Williams v. Harter
Before: Belcher
Synopsis
Water Rights—Action for Diversion—Joint Judgment fob Damages— Findings.—In an action to enjoin the diversion of water, and to recover damages for past diversions, where the answer did not deny the diversions, and set up a joint right to the use of the water diverted, no finding of joint liability or joint commission of the acts complained is necessary to support a joint judgment for damages; nor was it necessary to find that the acts alleged to have been done by the defendants “were done wrongfully or without right,” where the court found that the plaintiff was the owner of all the water flowing in the stream, and that defendants committed the acts charged in depriving her of the use thereof.
Id.—Appropriation—Springs on Public Lands.—All public lands are open to occupation and settlement by citizens of the United States, and the water flowing from springs on public lands may be diverted to other public lands by means of ditches and there used for irrigation or other necessary purpose, and a right to the same acquired as against anyone who subsequently obtains title to the land on which the springs are situated.
Id.—Quitclaim Deed of Ditches—Appurtenant Water Rights.—Where the springs were the only tributaries of a certain creek, and a ditch was taken therefrom leading to that creek, and another ditch was taken out of the creek to lands upon which the water was used, a quitclaim deed of such ditches by the owner of an interest therein transferred his rights in the waters of the springs, which were incidental or appurtenant to the ditches by means of which such waters had been appropriated, although not specifically mentioned in the deed.
Id.—Evidence—Declarations of Defendant’s Grantor.—Declarations made by the grantor of the defendants while he was in possession of the land upon which the springs were situated, relating to the ownership and right to the use of the water from the springs, and the ditches leading therefrom, are admissible for the plaintiff as against the defendants.
Denial of New Trial—Refusal of Heabing—Affidavits—Exceptions— Appeal.—Affidavits made subsequent to the denial of a motion for new trial setting forth that the motion was arbitrarily denied without hearing or considering the grounds presented and urged in support thereof, form no part of the record upon appeal from the order, and cannot be considered upon such appeal. The only mode in which such a Question can be brought up for review is to except at the time to the action of the court and to have the facts embodied and settled in a bill of exceptions; and the real and only Question is, Did the court err in denying the motion?
BELCHER, C. George E. Williams died testate in the county of Modoc in 1891, owning a large tract of land in that county. His will was duly admitted to probate, and Mary E. Williams, his surviving wife, was appointed executrix thereof. As such executrix she brought this action to obtain an injunction restraining the defendants from diverting water from the said lands,, and also to recover damages for past diversions.
It is alleged in.the complaint that the estate .of said decedent now owns and occupies, and it and its grantors and predecessor® have owned and occupied for more than twenty years last past, a large tract of land in Modoc county known as the “Williams Ranch,” and which is particularly described.
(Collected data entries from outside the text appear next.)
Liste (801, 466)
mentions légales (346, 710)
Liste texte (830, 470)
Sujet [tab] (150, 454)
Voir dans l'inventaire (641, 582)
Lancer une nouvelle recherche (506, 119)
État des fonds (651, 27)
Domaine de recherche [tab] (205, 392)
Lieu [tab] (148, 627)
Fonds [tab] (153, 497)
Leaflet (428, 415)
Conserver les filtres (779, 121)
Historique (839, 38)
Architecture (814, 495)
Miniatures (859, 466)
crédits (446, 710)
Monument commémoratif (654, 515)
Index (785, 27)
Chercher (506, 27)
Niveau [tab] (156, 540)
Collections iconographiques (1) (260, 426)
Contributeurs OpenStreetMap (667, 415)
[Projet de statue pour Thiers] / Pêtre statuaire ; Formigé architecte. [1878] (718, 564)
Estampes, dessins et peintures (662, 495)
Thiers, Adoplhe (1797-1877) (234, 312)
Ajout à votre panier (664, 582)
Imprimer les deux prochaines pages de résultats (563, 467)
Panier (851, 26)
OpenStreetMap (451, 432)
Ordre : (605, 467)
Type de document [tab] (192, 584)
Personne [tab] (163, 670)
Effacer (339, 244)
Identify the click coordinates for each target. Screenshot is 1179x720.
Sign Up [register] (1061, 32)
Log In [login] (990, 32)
The complainant also describes two certain springs of water, their location and capacity, and a ditch leading therefrom, which it is alleged diverts and conveys all of the water of said springs to and upon said land, where the same is used for irrigation, for the watering of stock, and for domestic purposes, and has been used by plaintiff's testator and his grantor for the last twenty years or more, when not prevented from so doing by defendants.
It is further alleged that the grantor of plaintiff’s testator, one J. U. Stone, constructed the said ditch and thereby diverted and appropriated, and acquired a right to, all the waters of both of said springs in the year 1871, and that he conveyed all his rights thereto to said testator in the year 1877. It is also alleged that within the year before filing the complaint, which [49]was on August 25, 1891, the defendants entered upon plaintiffs said dams and ditch, at sundry points, and broke and destroyed the same, and placed dams in said ditch, and have thereby diverted the waters of said springs from plaintiffs ditch and deprived her of the use thereof, and threaten to continue so to do, to her damage, etc.
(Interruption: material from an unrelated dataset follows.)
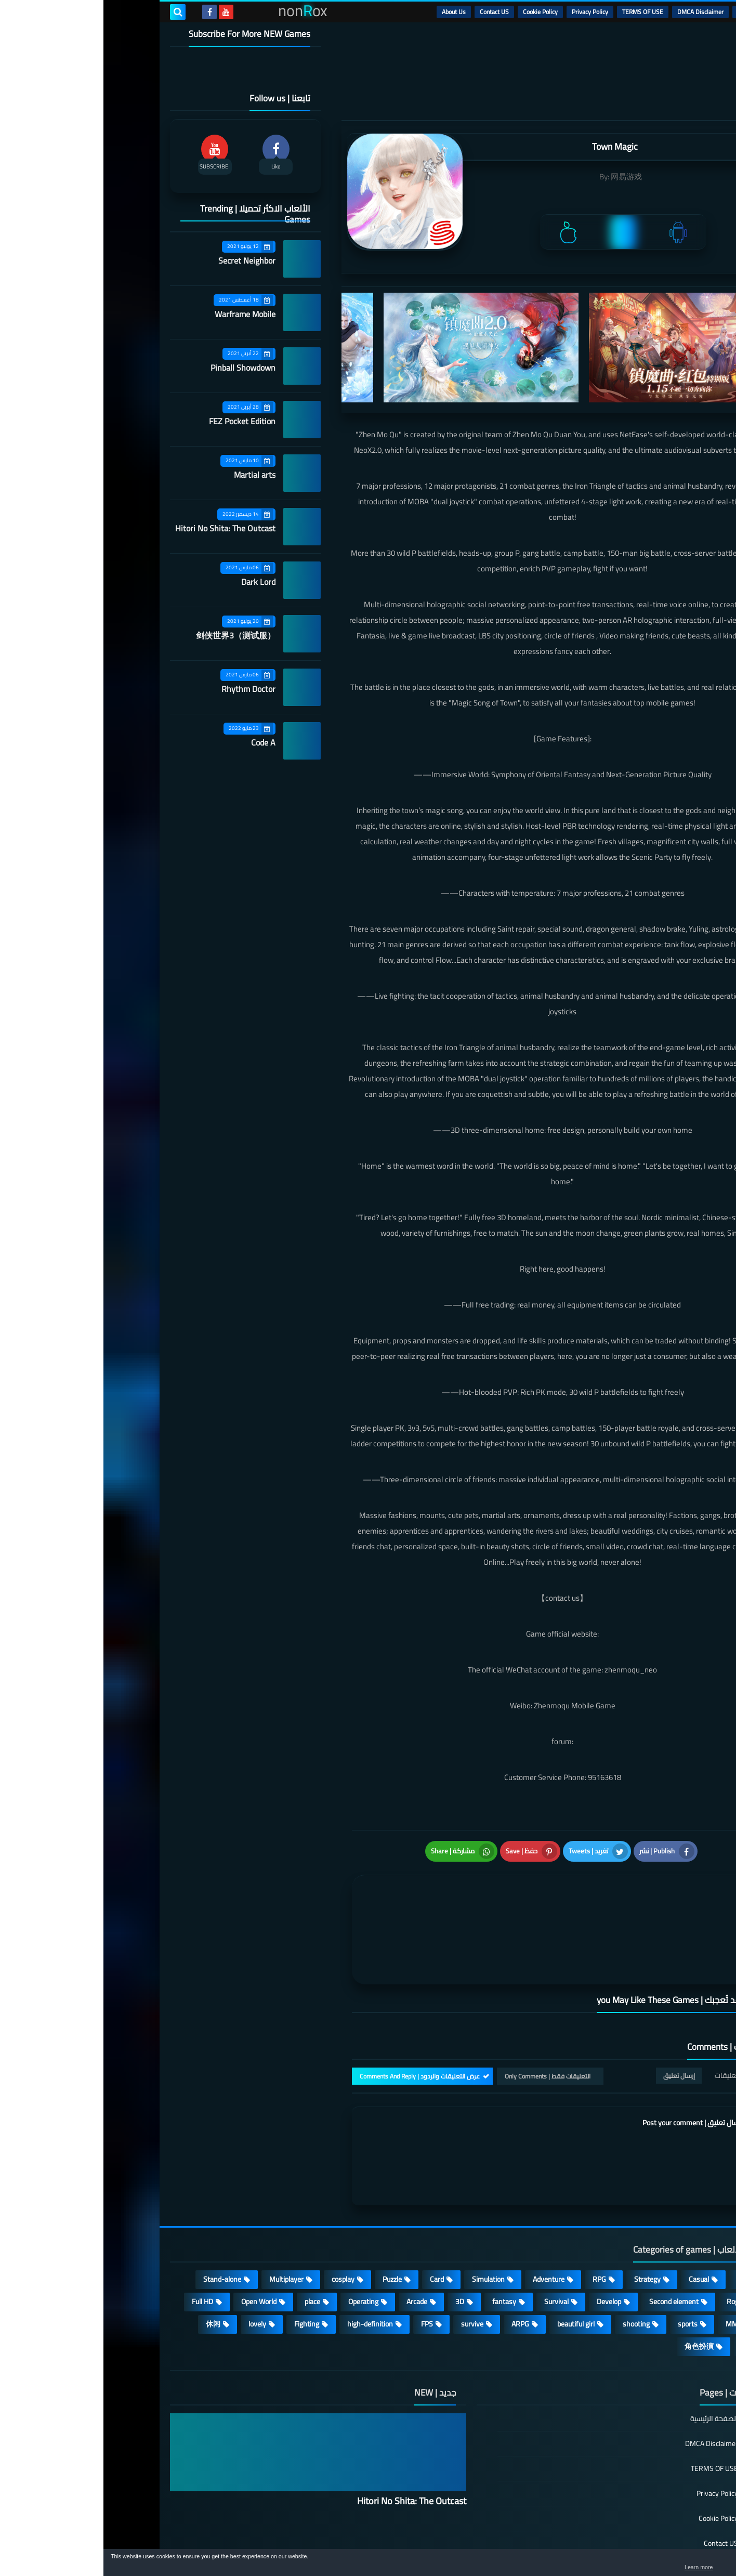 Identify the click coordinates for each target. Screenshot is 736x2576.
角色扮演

The defendants filed separate demurrers to the complaint, which were overruled, and then filed a joint answer denying all its material averments, except as to the diversion of the water, and setting up title in themselves to the waters of the said springs: 1. By prescription; 2. As owners of the riparian lands; and 3. By estoppel.
The case was tried, and the court found all the facts in favor of the plaintiff, and gave judgment in her favor, granting the injunction as prayed for and awarding damages in the sum of two hundred dollars. From that judgment and an order denying a new trial defendants appeal.